A proposta principal estabelece que a velocidade máxima será de 20 km/h para bicicletas e equipamentos autopropelidos em ciclovias, ciclofaixas na pista e ciclorrotas. Em áreas compartilhadas diretamente com pedestres, como ciclofaixas em calçadas ou em canteiros, o limite cai para 6 km/h.
A regulamentação vem acompanhada de minuta elaborada pela Secretaria Executiva de Mobilidade e Trânsito (Semtra) e regulamenta, no município, a Resolução nº 996/2023 do Conselho Nacional de Trânsito (Contran).
Novas regras de circulação
A nova regra define claramente onde cada tipo de veículo pode trafegar. Para equipamentos autopropelidos, a circulação será autorizada em vias com velocidade regulamentada de até 40 km/h, desde que o equipamento respeite seu limite máximo de 20 km/h.
Já as bicicletas e as bicicletas elétricas poderão circular junto ao bordo da pista em vias com velocidade máxima de até 50 km/h quando não houver infraestrutura cicloviária disponível.
Por outro lado, a regulamentação impõe proibições rigorosas para garantir a segurança dos pedestres e a fluidez do trânsito rápido. Fica proibida a circulação em calçadas, passeios, áreas exclusivas de pedestres e em espaços compartilhados entre pedestres e bicicletas.

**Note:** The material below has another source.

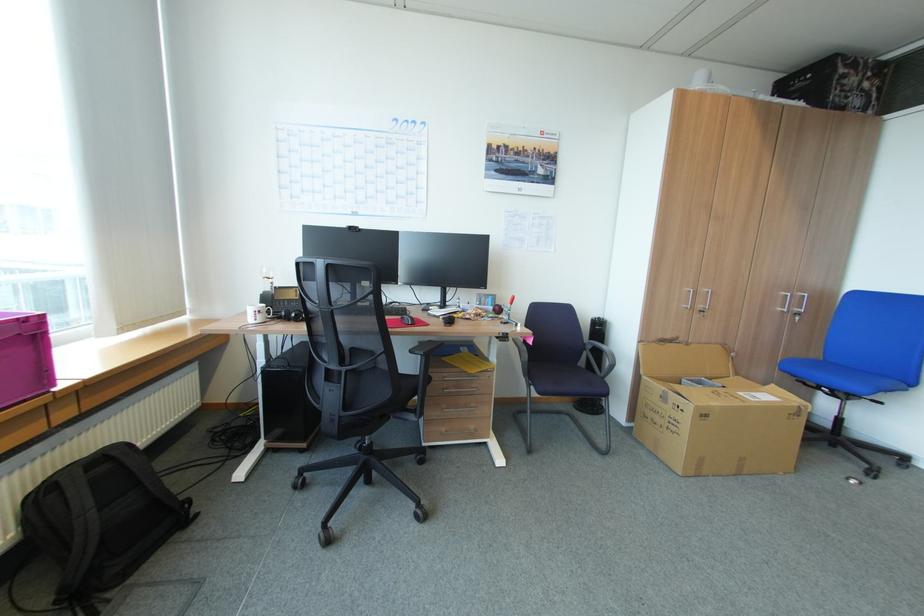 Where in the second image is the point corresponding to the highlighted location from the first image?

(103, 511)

Além disso, o acesso a vias de trânsito rápido e rodovias sem acostamento ou faixa própria é vetado, incluindo locais como as Marginais e o Corredor Norte-Sul. A única exceção para as proibições em áreas de pedestres são equipamentos similares a cadeiras de rodas utilizados por pessoas com deficiência.
Consulta pública da prefeitura
Para definir a versão final da regulamentação, a Prefeitura abriu uma consulta pública que começou no último domingo (24). A consulta ficará aberta por 15 dias, até 8 de junho. A população pode enviar sugestões e contribuições sobre as regras de circulação, limites de velocidade e áreas permitidas por meio da plataforma Participe+.
Após o encerramento do prazo, todas as contribuições da sociedade civil serão analisadas antes da publicação oficial da norma, que entrará em vigor imediatamente após sua publicação.
Especialistas e cicloativistas apoiam a necessidade de regulamentação para reduzir conflitos nas ciclofaixas, mas alertam que a eficácia da medida dependerá de fiscalização adequada e de melhorias na infraestrutura existente.